Il legame amoroso tra Olenska e Archer diventa infatti un pretesto per Edith Wharton per ricostruire, nonostante i numerosi anacronismi, la Grande Mela degli anni Settanta del XIX secolo e la sua comunità, quella in cui lei stessa ha vissuto e che ha potuto osservare da bambina. Attraverso gli occhi di Newland ci viene mostrato come il Nuovo Continente nella sua rigida divisione tra le classi non sia poi così diverso da quello Vecchio. Le pagine del romanzo diventano un vero e proprio catalogo che mostra tutti gli individui che compongono la società dell’epoca: artisti squattrinati, banchieri, nobili signore, tutti vengono descritti in maniera estremamente veritiera e filtrati attraverso il punto di vista non corrotto del giovane avvocato, il quale riesce a scavare dietro l’apparente benevolenza della borghesia della metropoli, mostrando come ogni suo membro si sottometta a moralismi e falsità, a una legge fatta di costrizioni che permette la sopravvivenza del gruppo, ma impedisce la realizzazione del singolo e di chiunque cerchi di aggirarla.

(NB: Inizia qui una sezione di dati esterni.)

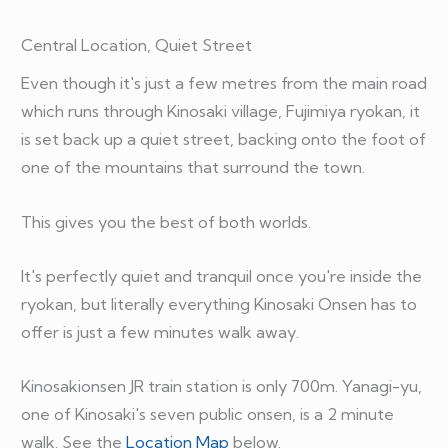
Central Location, Quiet Street
Even though it's just a few metres from the main road
which runs through Kinosaki village, Fujimiya ryokan, it
is set back up a quiet street, backing onto the foot of
one of the mountains that surround the town.
This gives you the best of both worlds.
It's perfectly quiet and tranquil once you're inside the
ryokan, but literally everything Kinosaki Onsen has to
offer is just a few minutes walk away.
Kinosakionsen JR train station is only 700m. Yanagi-yu,
one of Kinosaki's seven public onsen, is a 2 minute
walk. See the
Location Map
below.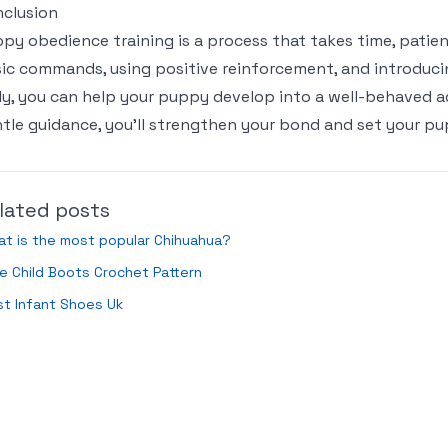
clusion
py obedience training is a process that takes time, patien
ic commands, using positive reinforcement, and introducin
ly, you can help your puppy develop into a well-behaved ad
tle guidance, you’ll strengthen your bond and set your pu
lated posts
t is the most popular Chihuahua?
e Child Boots Crochet Pattern
t Infant Shoes Uk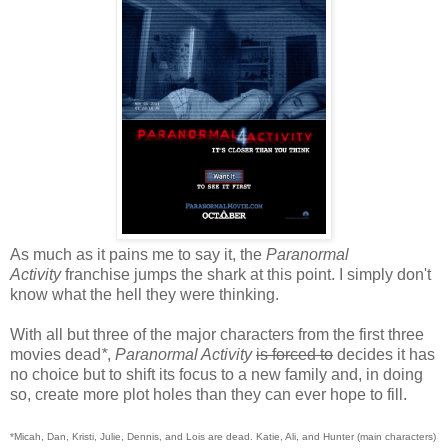
As much as it pains me to say it, the
Paranormal
Activity
franchise jumps the shark at this point. I simply don't
know what the hell they were thinking.
With all but three of the major characters from the first three
movies dead
*
,
Paranormal Activity
is forced to
decides it has
no choice but to shift its focus to a new family and, in doing
so, create more plot holes than they can ever hope to fill.
*Micah, Dan, Kristi, Julie, Dennis, and Lois are dead. Katie, Ali, and Hunter (main characters)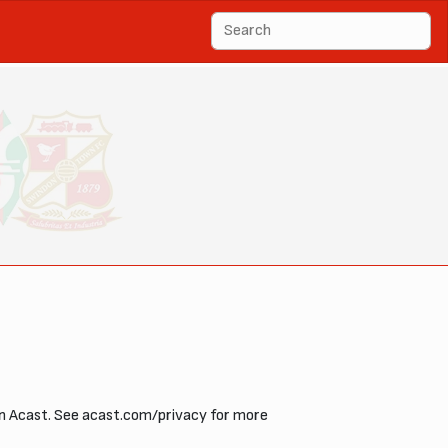
 on Acast. See acast.com/privacy for more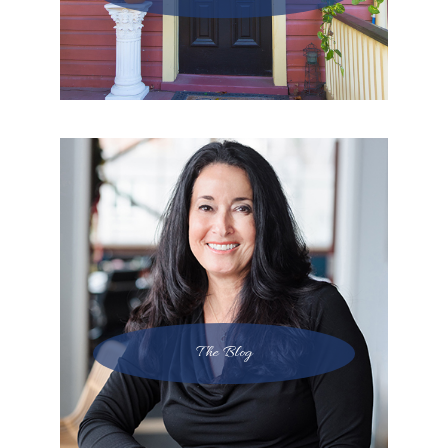
The Blog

Per sopravvivere a New York ci si deve omologare ai suoi costumi, sopprimere qualsiasi istinto individualista che porti a pensare differentemente dalla moltitudine e che preveda di sovvertirne le norme. L’unico personaggio che riesce a sfuggire a questa ragnatela è proprio Ellen Olenska, che stringe legami con individui poco in vista e poco apprezzati dagli altri membri del suo ceto, che sceglie di vivere lontano dai quartieri alla moda e che è disposta a restare senza nemmeno un soldo pur di non cedere alla bigotteria che la circonda. Con il suo fare onesto, che la distingue dal resto della società, la contessa affascina Newland perché diversa dagli altri e sfuggevole a quei rituali di cui si nutre la comunità newyorkese in decadenza: è lei il metro dell’onestà da confrontare all’improbità di tutti gli altri. Attraverso il suo amore per la giovane europea, l’innocente avvocato cerca di ritrarsi anche lui dal gioco di quella cerchia, eppure, l’esserci nato lo condanna a restarvici, privandolo di ogni possibilità di riscatto, rimanendo incastrato in un matrimonio privo di sentimento. Quello puro e intellettuale che nasce tra Newland ed Ellen non ha possibilità di vita in quel terreno arido. Così, nel romanzo, come si comprende soprattutto grazie alla scena che chiude la storia, l’amore romantico resta nient’altro che qualcosa di nostalgico, un rimpianto, qualcosa da preservare così com’è: idealizzato e privo di realizzazione.
Attraverso le frasi subordinate tipiche del suo stile e rifacendosi ai suoi ricordi d’infanzia, Edith Wharton riesce a ricreare l’atmosfera e i personaggi di un mondo ormai andato, che rivive in maniera estremamente realistica nella complessa semplicità de L’età dell’innocenza.